How to make two otherwise identical pointer types

2020-07-08 06:57发布

问题:

On certain architectures it may be necessary to have different pointer types for otherwise identical objects. Particularly for a Harvard architecture CPU, you may need something like:

uint8_t const ram* data1;
uint8_t const rom* data2;

Particularly this is how the definition of pointers to ROM / RAM looked like in MPLAB C18 (now discontinued) for PICs. It could define even things like:

char const rom* ram* ram strdptr;

Which means a pointer in RAM to pointers in RAM pointing to strings in ROM (using ram is not necessary as by default things are in RAM by this compiler, just added all for clarity).

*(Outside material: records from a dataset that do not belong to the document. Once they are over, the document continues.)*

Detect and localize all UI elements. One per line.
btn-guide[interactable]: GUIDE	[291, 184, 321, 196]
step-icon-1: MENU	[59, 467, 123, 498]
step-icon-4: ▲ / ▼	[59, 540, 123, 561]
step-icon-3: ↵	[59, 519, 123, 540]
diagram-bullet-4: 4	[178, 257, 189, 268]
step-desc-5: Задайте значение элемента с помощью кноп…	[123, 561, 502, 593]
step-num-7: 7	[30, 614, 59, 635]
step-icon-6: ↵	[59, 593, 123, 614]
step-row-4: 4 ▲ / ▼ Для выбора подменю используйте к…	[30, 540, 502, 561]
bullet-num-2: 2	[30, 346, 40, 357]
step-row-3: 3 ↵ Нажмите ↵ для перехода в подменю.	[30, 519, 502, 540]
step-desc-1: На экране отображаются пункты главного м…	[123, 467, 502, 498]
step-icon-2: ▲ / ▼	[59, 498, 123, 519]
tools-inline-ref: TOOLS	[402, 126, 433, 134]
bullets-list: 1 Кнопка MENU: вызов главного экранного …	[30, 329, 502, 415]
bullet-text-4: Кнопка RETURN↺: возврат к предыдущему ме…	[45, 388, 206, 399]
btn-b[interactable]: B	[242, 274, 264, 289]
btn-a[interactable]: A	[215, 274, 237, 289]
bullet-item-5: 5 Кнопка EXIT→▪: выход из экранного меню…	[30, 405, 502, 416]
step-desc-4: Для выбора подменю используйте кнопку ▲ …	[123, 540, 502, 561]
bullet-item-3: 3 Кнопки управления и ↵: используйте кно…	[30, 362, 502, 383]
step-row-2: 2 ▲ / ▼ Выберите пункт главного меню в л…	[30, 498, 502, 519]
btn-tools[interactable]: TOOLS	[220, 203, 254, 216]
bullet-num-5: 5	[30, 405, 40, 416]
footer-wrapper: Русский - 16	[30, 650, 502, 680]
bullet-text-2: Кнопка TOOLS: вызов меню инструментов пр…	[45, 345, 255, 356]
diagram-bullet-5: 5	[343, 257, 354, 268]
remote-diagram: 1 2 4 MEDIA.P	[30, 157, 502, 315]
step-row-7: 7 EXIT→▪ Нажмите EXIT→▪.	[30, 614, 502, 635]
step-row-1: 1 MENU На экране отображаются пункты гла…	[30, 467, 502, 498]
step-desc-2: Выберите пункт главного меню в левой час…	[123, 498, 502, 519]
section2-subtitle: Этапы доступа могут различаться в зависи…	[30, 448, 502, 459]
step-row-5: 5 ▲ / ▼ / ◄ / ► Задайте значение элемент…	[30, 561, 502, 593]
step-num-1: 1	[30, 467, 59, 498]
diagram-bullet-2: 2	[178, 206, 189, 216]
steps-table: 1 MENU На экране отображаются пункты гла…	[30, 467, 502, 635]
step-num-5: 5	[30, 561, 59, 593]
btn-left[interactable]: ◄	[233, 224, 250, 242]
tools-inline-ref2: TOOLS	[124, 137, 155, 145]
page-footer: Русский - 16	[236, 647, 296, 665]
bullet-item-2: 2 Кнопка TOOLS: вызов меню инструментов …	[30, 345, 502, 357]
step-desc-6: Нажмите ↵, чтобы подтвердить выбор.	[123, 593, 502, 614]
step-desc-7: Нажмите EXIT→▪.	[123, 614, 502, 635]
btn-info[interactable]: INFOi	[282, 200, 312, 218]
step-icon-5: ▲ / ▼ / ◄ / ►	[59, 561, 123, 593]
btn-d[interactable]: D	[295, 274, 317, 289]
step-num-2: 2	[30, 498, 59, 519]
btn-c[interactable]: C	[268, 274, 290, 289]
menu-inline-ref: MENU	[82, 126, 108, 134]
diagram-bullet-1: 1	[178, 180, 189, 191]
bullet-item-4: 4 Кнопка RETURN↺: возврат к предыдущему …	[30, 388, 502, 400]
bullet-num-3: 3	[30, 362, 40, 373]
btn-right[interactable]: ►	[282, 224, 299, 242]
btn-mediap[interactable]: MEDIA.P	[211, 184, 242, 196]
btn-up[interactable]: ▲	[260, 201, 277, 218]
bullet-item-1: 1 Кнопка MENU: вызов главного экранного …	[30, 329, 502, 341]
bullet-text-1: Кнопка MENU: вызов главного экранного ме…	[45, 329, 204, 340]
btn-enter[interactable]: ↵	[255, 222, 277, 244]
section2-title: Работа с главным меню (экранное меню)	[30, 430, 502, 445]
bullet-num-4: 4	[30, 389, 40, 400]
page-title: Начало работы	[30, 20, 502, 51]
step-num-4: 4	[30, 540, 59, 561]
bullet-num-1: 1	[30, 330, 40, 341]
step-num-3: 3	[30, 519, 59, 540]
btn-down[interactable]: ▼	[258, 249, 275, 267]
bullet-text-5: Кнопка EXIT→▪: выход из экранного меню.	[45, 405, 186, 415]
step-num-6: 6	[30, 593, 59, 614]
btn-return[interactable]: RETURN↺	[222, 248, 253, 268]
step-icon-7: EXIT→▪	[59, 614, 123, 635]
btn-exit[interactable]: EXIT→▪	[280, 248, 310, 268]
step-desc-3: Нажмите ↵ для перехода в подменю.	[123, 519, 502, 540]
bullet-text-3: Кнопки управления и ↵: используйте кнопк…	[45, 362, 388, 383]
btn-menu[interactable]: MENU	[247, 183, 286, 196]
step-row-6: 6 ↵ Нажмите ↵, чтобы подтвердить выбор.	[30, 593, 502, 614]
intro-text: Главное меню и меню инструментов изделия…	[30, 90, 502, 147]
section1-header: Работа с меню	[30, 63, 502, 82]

The good thing in this syntax is that the compiler is capable to alert you when you try to assign in an incompatible manner, like the address of a ROM location to a pointer to RAM (so something like data1 = data2;, or passing a ROM pointer to a function using a RAM pointer would generate an error).

Contrary to this, in avr-gcc for the AVR-8, there is no such type safety as it rather provides functions to access ROM data. There is no way to distinguish a pointer to RAM from a pointer to ROM.

There are situations where this kind of type safety would be very beneficial to catch programming errors.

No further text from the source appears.